November has proved to be the best month this year for IPOs by deal volumes.
About 10 IPOs have mobilised a collective Rs 10,566 crore this month.
“With stocks in listed markets rallying, IPOs, too, are finding willing participants.
“This month has proven to be very successful for IPOs.
“Also, large block deals are getting absorbed.
“In all likelihood, the momentum will sustain in the months to come,” says an investment banker.
Over the past two months, the benchmark indices have rallied more than 10 per cent, with the benchmark Sensex and the Nifty punching in lifetime highs.
FPIs, too, have pumped in over Rs 31,630 crore into domestic stocks this month.
After a record-breaking 2021, the IPO market had turned desultory this year amid heightened volatility, set off by fears of recession, especially in the US and Europe.
Adverse market conditions led to the July-September quarter being the worst since a pandemic-stricken April-June 2020 quarter.
Last quarter, only four issues managed to raise a cumulative Rs 2,965 crore.
Intensifying inflation has forced major central banks, including the US Federal Reserve (Fed), to adopt an aggressive monetary stance.
Fed officials raised interest rates by 75 basis points in November for the fourth time on the trot, bringing the target for the benchmark federal funds rate to the 3.75-4 per cent range.
The hawkish monetary stance by the Fed has led to a hardening of bond yields and a surge in the US greenback.
An uncertain global environment has led to a flight of foreign capital from domestic shores.
“We have had isolated headwinds that sent markets into a tailspin.
“On certain days, there was more fundraising.
“Last year, most big listings were from new-age companies.

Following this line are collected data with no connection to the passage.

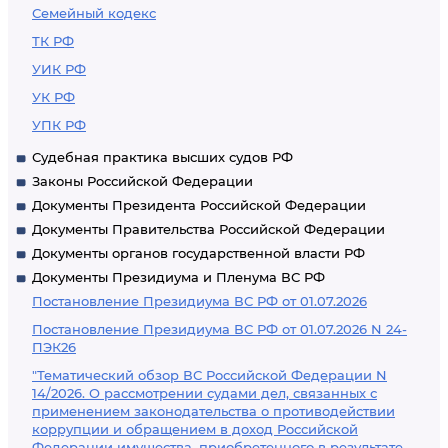
Семейный кодекс
ТК РФ
УИК РФ
УК РФ
УПК РФ
Судебная практика высших судов РФ
Законы Российской Федерации
Документы Президента Российской Федерации
Документы Правительства Российской Федерации
Документы органов государственной власти РФ
Документы Президиума и Пленума ВС РФ
Постановление Президиума ВС РФ от 01.07.2026
Постановление Президиума ВС РФ от 01.07.2026 N 24-
ПЭК26
"Тематический обзор ВС Российской Федерации N
14/2026. О рассмотрении судами дел, связанных с
применением законодательства о противодействии
коррупции и обращением в доход Российской
Федерации имущества, приобретенного в результате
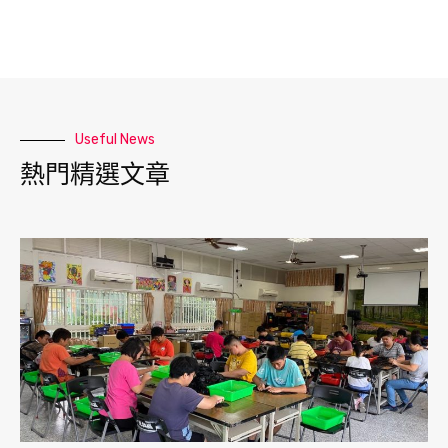
Useful News
熱門精選文章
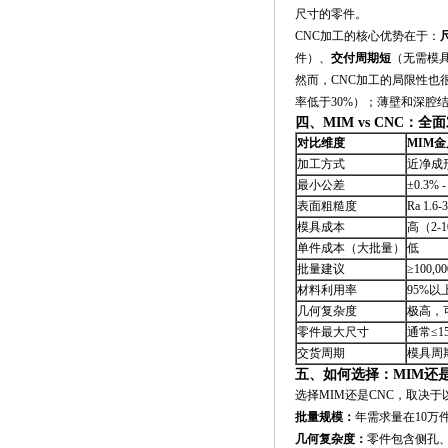
尺寸的零件。
CNC加工的核心优势在于：
件）、
交付周期短
（无需模
然而，CNC加工的局限性
率低于30%）；薄壁和深腔
四、MIM vs CNC：全
对比维度
MIM
加工方式
近净成
最小公差
±0.3% -
表面粗糙度
Ra 1.
模具成本
高（2-
单件成本（大批量）
低
批量建议
≥100,0
材料利用率
95%以
几何复杂度
极高，
零件最大尺寸
通常≤1
交货周期
模具周期
五、如何选择：MIM还是
选择MIM还是CNC，取决
批量规模：
年需求量在10万
几何复杂度：
零件包含侧孔、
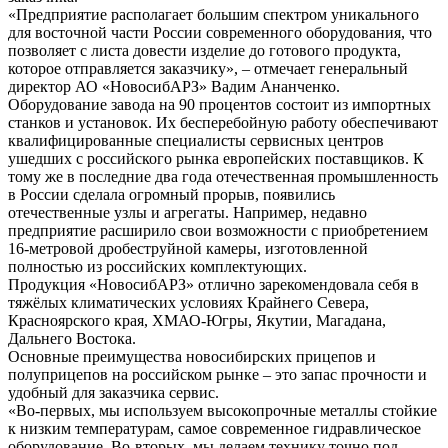
«Предприятие располагает большим спектром уникального
для восточной части России современного оборудования, что
позволяет с листа довести изделие до готового продукта,
которое отправляется заказчику», – отмечает генеральный
директор АО «НовосибАРЗ» Вадим Ананченко.
Оборудование завода на 90 процентов состоит из импортных
станков и установок. Их бесперебойную работу обеспечивают
квалифицированные специалисты сервисных центров
ушедших с российского рынка европейских поставщиков. К
тому же в последние два года отечественная промышленность
в России сделала огромный прорыв, появились
отечественные узлы и агрегаты. Например, недавно
предприятие расширило свои возможности с приобретением
16-метровой дробеструйной камеры, изготовленной
полностью из российских комплектующих.
Продукция «НовосибАРЗ» отлично зарекомендовала себя в
тяжёлых климатических условиях Крайнего Севера,
Красноярского края, ХМАО-Югры, Якутии, Магадана,
Дальнего Востока.
Основные преимущества новосибирских прицепов и
полуприцепов на российском рынке – это запас прочности и
удобный для заказчика сервис.
«Во-первых, мы используем высокопрочные металлы стойкие
к низким температурам, самое современное гидравлическое
оборудование. Во-вторых, мы делаем технику точно под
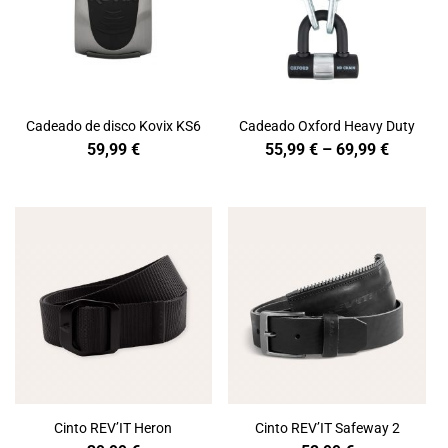
Cadeado de disco Kovix KS6
Cadeado Oxford Heavy Duty
Price
59,99
€
55,99
€
–
69,99
€
range:
55,99 €
through
69,99 €
Cinto REV’IT Heron
Cinto REV’IT Safeway 2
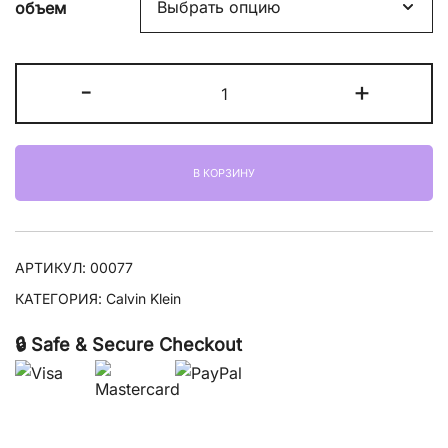
объем
11900,00 ₽
–
Количество
-
+
13900,00 ₽
товара
Calvin
Klein
В КОРЗИНУ
Euphoria
АРТИКУЛ:
00077
КАТЕГОРИЯ:
Calvin Klein
🔒 Safe & Secure Checkout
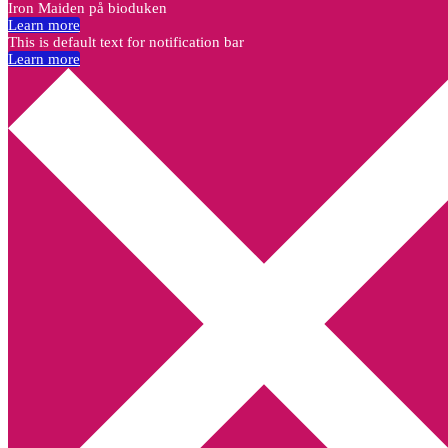
Iron Maiden på bioduken
Learn more
This is default text for notification bar
Learn more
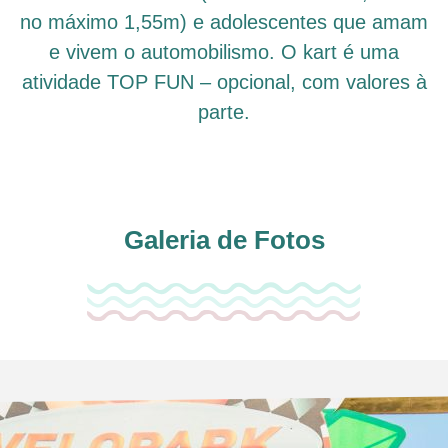
no máximo 1,55m) e adolescentes que amam
e vivem o automobilismo. O kart é uma
atividade TOP FUN – opcional, com valores à
parte.
Galeria de Fotos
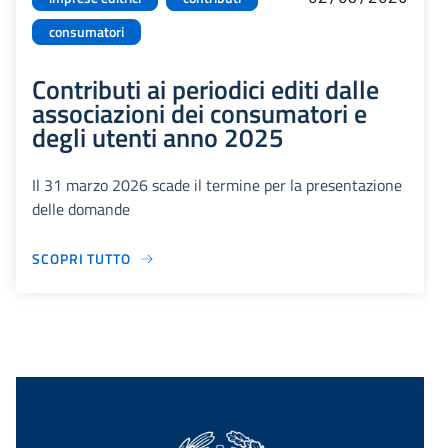
consumatori
Contributi ai periodici editi dalle
associazioni dei consumatori e
degli utenti anno 2025
Il 31 marzo 2026 scade il termine per la presentazione
delle domande
SCOPRI TUTTO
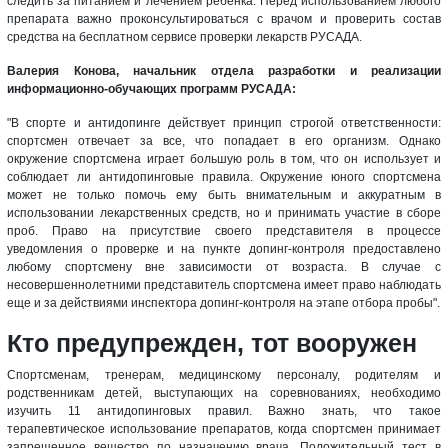
следить за питанием и лечением ребенка. Перед использованием любого
препарата важно проконсультироваться с врачом и проверить состав
средства на бесплатном сервисе проверки лекарств РУСАДА.
Валерия Конова, начальник отдела разработки и реализации
информационно-обучающих программ РУСАДА:
"В спорте и антидопинге действует принцип строгой ответственности:
спортсмен отвечает за все, что попадает в его организм. Однако
окружение спортсмена играет большую роль в том, что он использует и
соблюдает ли антидопинговые правила. Окружение юного спортсмена
может не только помочь ему быть внимательным и аккуратным в
использовании лекарственных средств, но и принимать участие в сборе
проб. Право на присутствие своего представителя в процессе
уведомления о проверке и на пункте допинг-контроля предоставлено
любому спортсмену вне зависимости от возраста. В случае с
несовершеннолетними представитель спортсмена имеет право наблюдать
еще и за действиями инспектора допинг-контроля на этапе отбора пробы".
Кто предупрежден, тот вооружен
Спортсменам, тренерам, медицинскому персоналу, родителям и
родственникам детей, выступающих на соревнованиях, необходимо
изучить 11 антидопинговых правил. Важно знать, что такое
терапевтическое использование препаратов, когда спортсмен принимает
запрещенное вещество по назначению врача. Положительный тест в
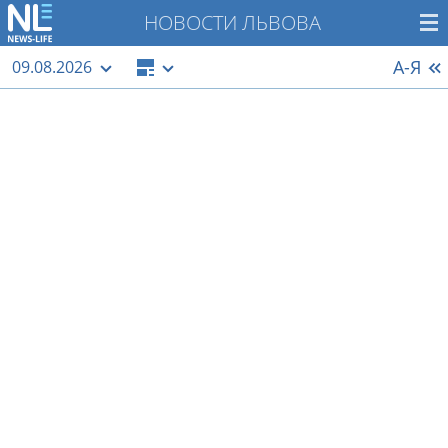
НОВОСТИ ЛЬВОВА
А-Я
09.08.2026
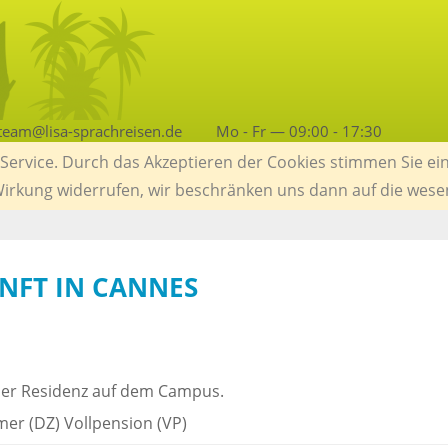
team@lisa-sprachreisen.de
Mo - Fr — 09:00 - 17:30
ervice. Durch das Akzeptieren der Cookies stimmen Sie ein
 Wirkung widerrufen, wir beschränken uns dann auf die wese
NFT IN CANNES
iner Residenz auf dem Campus.
er (DZ) Vollpension (VP)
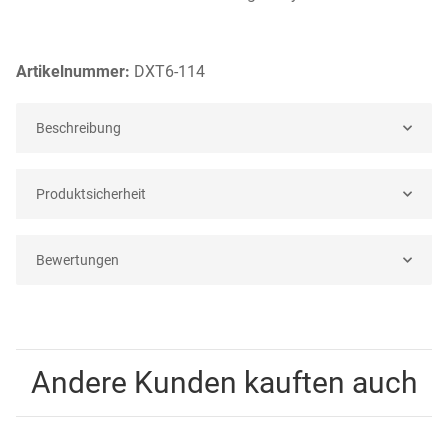
Artikelnummer:
DXT6-114
Beschreibung
Produktsicherheit
Bewertungen
Andere Kunden kauften auch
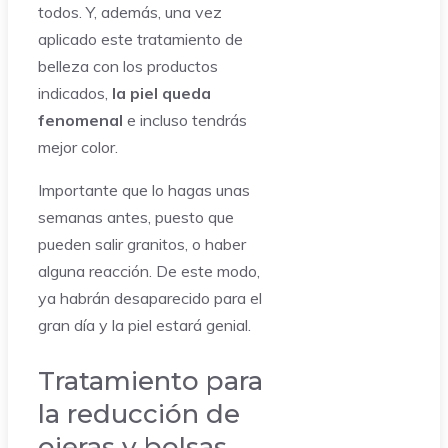
todos. Y, además, una vez
aplicado este tratamiento de
belleza con los productos
indicados,
la piel queda
fenomenal
e incluso tendrás
mejor color.
Importante que lo hagas unas
semanas antes, puesto que
pueden salir granitos, o haber
alguna reacción. De este modo,
ya habrán desaparecido para el
gran día y la piel estará genial.
Tratamiento para
la reducción de
ojeras y bolsas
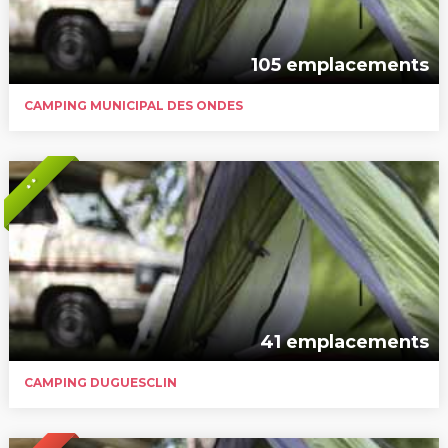
105 emplacements
CAMPING MUNICIPAL DES ONDES
* *
41 emplacements
CAMPING DUGUESCLIN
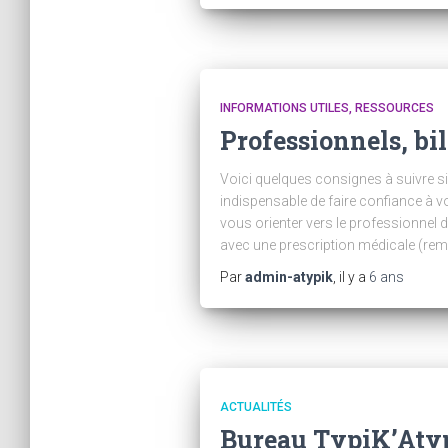
INFORMATIONS UTILES, RESSOURCES
Professionnels, bi
Voici quelques consignes à suivre si 
indispensable de faire confiance à v
vous orienter vers le professionnel 
avec une prescription médicale (rem
Par
admin-atypik
, il y a
6 ans
ACTUALITÉS
Bureau TypiK’Aty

Investors are now paying greater attention to profitability.
“Perhaps that explains why we are not seeing some of those large new-age IPOs entering the market this year.
“The focus is more on the nature of business. Investors want to build a much higher margin of safety,” says Nipun Goel, head-investment banking, IIFL Securities.
Notwithstanding volatility this year, there has always been enough liquidity to soak up well-priced issues, say bankers.
“It’s not like there is a window of opportunity only for small-sized issues.
“It’s a function of demand and valuation potential.
“This year has been a buyer’s market unlike the previous year.
“Investors are a lot more discerning.
“Since they are in prime position to dictate terms, some of the valuation expectations are not being met.
“Market recovery has not been across sectors and market capitalisations. For this reason, investors are cautious about IPOs,” says Venkatraghavan S, managing director and head-equity capital markets, Equirus.
So far this year, 33 companies have raised an aggregate of Rs 55,151 crore, supported by the Rs 20,000-crore plus IPO of Life Insurance Corporation of India.